En France, environ 5 millions de personnes vivent avec un asthme. Parmi elles, 5 % sont concernées par un asthme sévère, c’est à dire très difficile à contrôler et dont les répercussions sur la qualité de vie sont nombreuses. L’arsenal thérapeutique de l’asthme sévère s’est enrichi ces dernières années avec l’arrivée des biothérapies. Ces traitements innovants s’adressent aux patients présentant un asthme sévère qui reste réfractaire aux traitements classiques, malgré une gestion optimale des facteurs aggravants (présence d’allergènes, tabagisme, infections, etc.). Cinq biothérapies sont aujourd’hui disponibles en France. Les données issues des essais cliniques et des études de vie réelle confirment leur efficacité, avec une réduction des exacerbations de l’asthme, une moindre utilisation des médicaments corticoïdes oraux, une amélioration des symptômes respiratoires, de la fonction pulmonaire et de la qualité de vie. Dans certains cas, ces biothérapies modifient même radicalement la vie quotidienne des personnes asthmatiques sévères, puisqu’une rémission clinique est obtenue dans environ 20 % des cas. Toutefois, une partie des besoins thérapeutiques restent non couverts avec aussi 20 % d’échec de la prise en soin malgré la multiplicité des thérapeutiques disponibles. 

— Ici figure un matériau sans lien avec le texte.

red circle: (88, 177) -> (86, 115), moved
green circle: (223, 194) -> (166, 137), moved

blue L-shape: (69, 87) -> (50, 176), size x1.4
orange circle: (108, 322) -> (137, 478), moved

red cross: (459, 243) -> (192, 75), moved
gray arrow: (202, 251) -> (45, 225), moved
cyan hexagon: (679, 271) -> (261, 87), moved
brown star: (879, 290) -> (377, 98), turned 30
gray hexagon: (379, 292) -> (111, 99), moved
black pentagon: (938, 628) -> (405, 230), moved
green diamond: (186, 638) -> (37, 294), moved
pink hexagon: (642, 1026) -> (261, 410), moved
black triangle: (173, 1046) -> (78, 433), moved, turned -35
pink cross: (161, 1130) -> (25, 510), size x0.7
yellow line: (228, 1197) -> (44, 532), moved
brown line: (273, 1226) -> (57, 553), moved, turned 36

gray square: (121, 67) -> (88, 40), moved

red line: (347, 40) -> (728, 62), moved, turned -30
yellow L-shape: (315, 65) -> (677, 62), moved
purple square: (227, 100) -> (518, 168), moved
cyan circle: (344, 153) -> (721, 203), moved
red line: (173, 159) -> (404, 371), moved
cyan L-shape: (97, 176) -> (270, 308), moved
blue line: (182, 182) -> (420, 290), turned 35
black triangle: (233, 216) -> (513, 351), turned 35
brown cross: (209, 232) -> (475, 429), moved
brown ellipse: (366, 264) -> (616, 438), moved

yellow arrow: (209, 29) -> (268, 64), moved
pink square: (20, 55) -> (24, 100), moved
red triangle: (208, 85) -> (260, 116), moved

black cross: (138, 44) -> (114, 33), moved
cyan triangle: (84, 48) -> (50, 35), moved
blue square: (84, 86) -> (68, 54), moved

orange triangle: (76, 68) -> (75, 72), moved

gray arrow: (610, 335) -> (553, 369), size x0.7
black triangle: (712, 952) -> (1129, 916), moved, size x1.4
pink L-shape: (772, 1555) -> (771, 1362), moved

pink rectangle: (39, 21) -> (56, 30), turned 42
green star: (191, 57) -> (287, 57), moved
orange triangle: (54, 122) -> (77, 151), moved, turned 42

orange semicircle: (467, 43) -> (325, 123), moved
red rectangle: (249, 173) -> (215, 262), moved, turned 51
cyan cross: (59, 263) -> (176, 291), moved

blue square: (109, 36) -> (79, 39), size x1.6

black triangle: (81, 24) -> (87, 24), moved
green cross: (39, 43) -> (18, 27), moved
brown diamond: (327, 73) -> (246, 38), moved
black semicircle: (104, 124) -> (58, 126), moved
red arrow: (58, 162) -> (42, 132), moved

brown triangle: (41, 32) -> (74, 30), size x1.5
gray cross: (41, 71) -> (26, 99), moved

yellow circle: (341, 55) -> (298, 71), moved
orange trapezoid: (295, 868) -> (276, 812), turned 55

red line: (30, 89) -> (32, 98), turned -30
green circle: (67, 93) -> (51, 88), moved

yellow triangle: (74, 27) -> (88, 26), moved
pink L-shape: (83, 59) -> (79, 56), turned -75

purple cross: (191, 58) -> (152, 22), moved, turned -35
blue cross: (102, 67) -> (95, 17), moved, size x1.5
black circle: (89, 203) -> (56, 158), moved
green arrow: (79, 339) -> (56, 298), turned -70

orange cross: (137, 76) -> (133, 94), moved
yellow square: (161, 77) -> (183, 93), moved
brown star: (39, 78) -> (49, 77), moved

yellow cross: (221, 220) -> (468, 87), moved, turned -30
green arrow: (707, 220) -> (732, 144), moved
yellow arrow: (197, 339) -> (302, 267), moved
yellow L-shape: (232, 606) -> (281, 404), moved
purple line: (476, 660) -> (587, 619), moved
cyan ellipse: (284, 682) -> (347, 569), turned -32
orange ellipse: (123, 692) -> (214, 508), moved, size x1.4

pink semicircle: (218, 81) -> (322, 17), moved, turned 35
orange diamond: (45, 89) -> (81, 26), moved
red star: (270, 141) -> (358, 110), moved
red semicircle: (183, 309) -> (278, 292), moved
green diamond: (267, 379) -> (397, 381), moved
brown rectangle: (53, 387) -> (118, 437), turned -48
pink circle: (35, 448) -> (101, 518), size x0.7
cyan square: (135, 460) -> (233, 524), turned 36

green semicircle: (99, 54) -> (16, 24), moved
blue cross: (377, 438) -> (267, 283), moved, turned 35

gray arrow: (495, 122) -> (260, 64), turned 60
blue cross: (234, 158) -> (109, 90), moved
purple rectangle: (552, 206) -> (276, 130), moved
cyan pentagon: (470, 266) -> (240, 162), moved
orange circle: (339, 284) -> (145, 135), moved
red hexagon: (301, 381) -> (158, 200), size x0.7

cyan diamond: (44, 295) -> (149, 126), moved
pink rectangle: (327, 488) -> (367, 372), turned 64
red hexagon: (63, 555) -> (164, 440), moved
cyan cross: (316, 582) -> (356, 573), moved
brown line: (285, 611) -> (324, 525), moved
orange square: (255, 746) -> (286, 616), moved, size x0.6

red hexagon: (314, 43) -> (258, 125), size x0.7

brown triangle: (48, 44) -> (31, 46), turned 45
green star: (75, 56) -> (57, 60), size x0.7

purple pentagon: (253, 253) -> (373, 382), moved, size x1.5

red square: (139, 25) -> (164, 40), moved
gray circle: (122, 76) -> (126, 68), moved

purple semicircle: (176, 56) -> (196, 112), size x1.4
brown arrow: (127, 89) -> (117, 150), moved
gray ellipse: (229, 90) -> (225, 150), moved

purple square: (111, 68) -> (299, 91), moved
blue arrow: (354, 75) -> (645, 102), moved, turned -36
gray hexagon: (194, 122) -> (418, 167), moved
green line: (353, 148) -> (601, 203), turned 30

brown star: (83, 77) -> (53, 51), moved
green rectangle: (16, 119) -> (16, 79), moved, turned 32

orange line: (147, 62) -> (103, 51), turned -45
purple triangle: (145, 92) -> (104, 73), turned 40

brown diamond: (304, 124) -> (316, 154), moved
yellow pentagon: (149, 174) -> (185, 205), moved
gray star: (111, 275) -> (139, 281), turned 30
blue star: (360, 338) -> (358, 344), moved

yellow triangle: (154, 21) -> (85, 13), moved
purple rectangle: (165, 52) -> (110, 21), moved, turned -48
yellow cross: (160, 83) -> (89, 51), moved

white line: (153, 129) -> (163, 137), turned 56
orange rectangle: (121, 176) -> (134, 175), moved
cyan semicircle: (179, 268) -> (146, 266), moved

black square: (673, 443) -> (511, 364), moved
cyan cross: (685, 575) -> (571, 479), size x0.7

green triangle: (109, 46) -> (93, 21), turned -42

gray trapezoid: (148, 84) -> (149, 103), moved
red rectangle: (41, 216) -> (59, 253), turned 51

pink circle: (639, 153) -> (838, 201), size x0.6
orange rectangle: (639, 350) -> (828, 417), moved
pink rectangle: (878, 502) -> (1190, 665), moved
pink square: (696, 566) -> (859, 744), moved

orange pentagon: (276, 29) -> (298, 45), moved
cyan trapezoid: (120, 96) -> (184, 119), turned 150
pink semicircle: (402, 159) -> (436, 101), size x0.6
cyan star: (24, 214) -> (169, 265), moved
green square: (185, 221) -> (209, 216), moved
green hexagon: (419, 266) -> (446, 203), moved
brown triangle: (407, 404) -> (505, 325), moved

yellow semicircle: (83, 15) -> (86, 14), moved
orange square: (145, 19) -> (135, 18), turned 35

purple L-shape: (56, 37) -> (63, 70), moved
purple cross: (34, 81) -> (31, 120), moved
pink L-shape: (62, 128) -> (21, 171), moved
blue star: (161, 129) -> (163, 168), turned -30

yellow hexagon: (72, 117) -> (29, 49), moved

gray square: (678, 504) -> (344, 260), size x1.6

Dossier réalisé avec le Dr Mathieu Larrousse, pneumologue coordonnateur de la « réunion de concertation asthme » (RCA) à Toulon

Qu'est-ce que l'asthme sévère ?

L’asthme sévère est une maladie inflammatoire sévère et persistante des bronches.

Avant d’aborder la notion de forme sévère, il faut comprendre la notion même d’asthme : c’est une maladie inflammatoire chronique des bronches, c’est-à-dire une atteinte persistante avec une inflammation durable de l’arbre bronchique, au sein des poumons. Le caractère « sévère » témoigne de deux éléments : d’une part, une inflammation nettement plus importante que dans l’asthme courant et d’autre part, l’incapacité à contrôler cette inflammation avec les traitements standards prescrits chez la personne asthmatique. La sévérité correspond donc à un asthme mal contrôlé malgré l’ensemble des thérapeutiques classiques correctement utilisées par les patients. 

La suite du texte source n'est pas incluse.